(Structured page parsing data)

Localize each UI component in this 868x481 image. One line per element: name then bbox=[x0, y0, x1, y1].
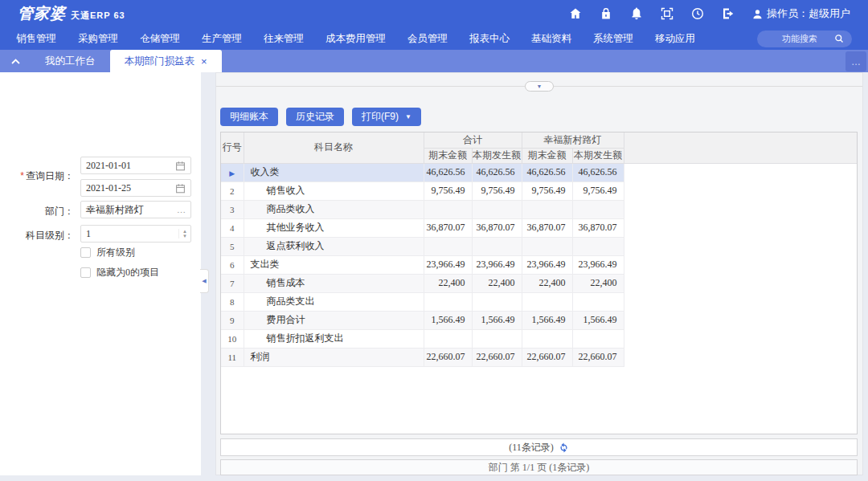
tab-dept-profit-report[interactable]: 本期部门损益表 × bbox=[110, 50, 222, 72]
amount-cell bbox=[424, 292, 472, 311]
app-logo: 管家婆 bbox=[18, 3, 66, 24]
scan-icon[interactable] bbox=[661, 7, 674, 20]
history-button[interactable]: 历史记录 bbox=[286, 108, 344, 126]
pagination-bar: 部门 第 1/1 页 (1条记录) bbox=[220, 459, 858, 475]
panel-collapse-pill[interactable]: ▼ bbox=[525, 81, 554, 92]
amount-cell: 22,660.07 bbox=[572, 348, 624, 366]
main-menu-bar: 销售管理采购管理仓储管理生产管理往来管理成本费用管理会员管理报表中心基础资料系统… bbox=[0, 27, 868, 50]
tab-workbench-label: 我的工作台 bbox=[45, 55, 96, 68]
nav-item[interactable]: 销售管理 bbox=[16, 32, 56, 46]
header-group-total: 合计 bbox=[424, 132, 522, 148]
amount-cell: 9,756.49 bbox=[572, 181, 624, 200]
checkbox-box[interactable] bbox=[80, 247, 91, 258]
checkbox-box[interactable] bbox=[80, 267, 91, 278]
nav-item[interactable]: 往来管理 bbox=[264, 32, 304, 46]
table-row[interactable]: 5返点获利收入 bbox=[221, 237, 857, 255]
operator-info[interactable]: 操作员：超级用户 bbox=[752, 6, 850, 21]
amount-cell: 9,756.49 bbox=[424, 181, 472, 200]
table-row[interactable]: 8商品类支出 bbox=[221, 292, 857, 311]
nav-item[interactable]: 生产管理 bbox=[202, 32, 242, 46]
table-row[interactable]: 2销售收入9,756.499,756.499,756.499,756.49 bbox=[221, 181, 857, 200]
amount-cell: 23,966.49 bbox=[472, 255, 522, 274]
table-row[interactable]: 7销售成本22,40022,40022,40022,400 bbox=[221, 274, 857, 292]
department-input[interactable]: 幸福新村路灯 … bbox=[80, 201, 191, 218]
amount-cell: 22,400 bbox=[572, 274, 624, 292]
checkbox-hide-zero[interactable]: 隐藏为0的项目 bbox=[80, 266, 159, 279]
nav-item[interactable]: 仓储管理 bbox=[140, 32, 180, 46]
department-picker-icon[interactable]: … bbox=[177, 205, 186, 214]
header-period-amount: 本期发生额 bbox=[472, 148, 522, 163]
search-icon[interactable] bbox=[834, 34, 844, 43]
logout-icon[interactable] bbox=[722, 7, 735, 20]
nav-item[interactable]: 系统管理 bbox=[593, 32, 633, 46]
top-bar: 管家婆 天通ERP 63 操作员：超 bbox=[0, 0, 868, 27]
subject-name-cell: 商品类支出 bbox=[244, 292, 424, 311]
subject-name-cell: 支出类 bbox=[244, 255, 424, 274]
table-row[interactable]: 11利润22,660.0722,660.0722,660.0722,660.07 bbox=[221, 348, 857, 366]
date-from-input[interactable]: 2021-01-01 bbox=[80, 157, 191, 174]
amount-cell bbox=[572, 237, 624, 255]
amount-cell: 46,626.56 bbox=[472, 163, 522, 181]
row-filler bbox=[624, 163, 857, 181]
print-button[interactable]: 打印(F9) ▼ bbox=[352, 108, 421, 126]
bell-icon[interactable] bbox=[630, 7, 643, 20]
amount-cell: 1,566.49 bbox=[472, 311, 522, 329]
stepper-down-icon[interactable]: ▼ bbox=[182, 234, 187, 238]
amount-cell bbox=[472, 292, 522, 311]
row-number: 7 bbox=[221, 274, 244, 292]
amount-cell: 22,660.07 bbox=[472, 348, 522, 366]
collapse-tabs-icon[interactable] bbox=[0, 50, 31, 72]
calendar-icon[interactable] bbox=[175, 161, 186, 171]
row-number: 9 bbox=[221, 311, 244, 329]
refresh-icon[interactable] bbox=[559, 442, 569, 453]
subject-level-label: 科目级别： bbox=[3, 229, 74, 243]
tab-workbench[interactable]: 我的工作台 bbox=[31, 50, 110, 72]
amount-cell: 46,626.56 bbox=[424, 163, 472, 181]
tab-overflow-button[interactable]: … bbox=[845, 51, 866, 71]
nav-item[interactable]: 采购管理 bbox=[78, 32, 118, 46]
department-label: 部门： bbox=[3, 205, 74, 218]
product-name: 天通ERP 63 bbox=[71, 10, 125, 22]
amount-cell bbox=[522, 200, 572, 218]
report-grid: 行号 科目名称 合计 幸福新村路灯 期末金额 本期发生额 期末金额 本期发生额 … bbox=[220, 132, 858, 434]
checkbox-all-levels[interactable]: 所有级别 bbox=[80, 246, 135, 259]
amount-cell: 22,400 bbox=[522, 274, 572, 292]
amount-cell: 36,870.07 bbox=[472, 218, 522, 237]
amount-cell bbox=[572, 329, 624, 348]
amount-cell: 1,566.49 bbox=[572, 311, 624, 329]
subject-name-cell: 商品类收入 bbox=[244, 200, 424, 218]
lock-icon[interactable] bbox=[600, 7, 612, 20]
amount-cell bbox=[424, 200, 472, 218]
home-icon[interactable] bbox=[569, 7, 582, 20]
amount-cell bbox=[472, 200, 522, 218]
row-filler bbox=[624, 311, 857, 329]
nav-item[interactable]: 成本费用管理 bbox=[326, 32, 386, 46]
detail-ledger-button[interactable]: 明细账本 bbox=[220, 108, 278, 126]
table-row[interactable]: 10销售折扣返利支出 bbox=[221, 329, 857, 348]
user-icon bbox=[752, 9, 763, 19]
query-sidebar: *查询日期： 2021-01-01 2021-01-25 部门： 幸福新村路灯 … bbox=[0, 72, 201, 475]
table-row[interactable]: 6支出类23,966.4923,966.4923,966.4923,966.49 bbox=[221, 255, 857, 274]
row-number: 4 bbox=[221, 218, 244, 237]
subject-name-cell: 返点获利收入 bbox=[244, 237, 424, 255]
amount-cell: 9,756.49 bbox=[472, 181, 522, 200]
calendar-icon[interactable] bbox=[175, 183, 186, 194]
nav-item[interactable]: 会员管理 bbox=[407, 32, 448, 46]
amount-cell: 1,566.49 bbox=[522, 311, 572, 329]
nav-item[interactable]: 移动应用 bbox=[655, 32, 695, 46]
clock-icon[interactable] bbox=[691, 7, 704, 20]
table-row[interactable]: 9费用合计1,566.491,566.491,566.491,566.49 bbox=[221, 311, 857, 329]
amount-cell bbox=[472, 237, 522, 255]
nav-item[interactable]: 报表中心 bbox=[469, 32, 510, 46]
function-search-input[interactable]: 功能搜索 bbox=[757, 31, 852, 47]
table-row[interactable]: 3商品类收入 bbox=[221, 200, 857, 218]
table-row[interactable]: ▶收入类46,626.5646,626.5646,626.5646,626.56 bbox=[221, 163, 857, 181]
header-end-amount: 期末金额 bbox=[424, 148, 472, 163]
close-tab-icon[interactable]: × bbox=[201, 55, 207, 67]
nav-item[interactable]: 基础资料 bbox=[531, 32, 571, 46]
subject-level-stepper[interactable]: 1 ▲ ▼ bbox=[80, 225, 191, 243]
table-row[interactable]: 4其他业务收入36,870.0736,870.0736,870.0736,870… bbox=[221, 218, 857, 237]
operator-label: 操作员：超级用户 bbox=[767, 6, 850, 21]
sidebar-collapse-handle[interactable]: ◀ bbox=[200, 269, 209, 293]
date-to-input[interactable]: 2021-01-25 bbox=[80, 179, 191, 197]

Work to complete
All of the lines above that carry the string "report" need to be found and copied.

Exercise output
tab-dept-profit-report[interactable]: 本期部门损益表 × bbox=[110, 50, 222, 72]
report-grid: 行号 科目名称 合计 幸福新村路灯 期末金额 本期发生额 期末金额 本期发生额 … bbox=[220, 132, 858, 434]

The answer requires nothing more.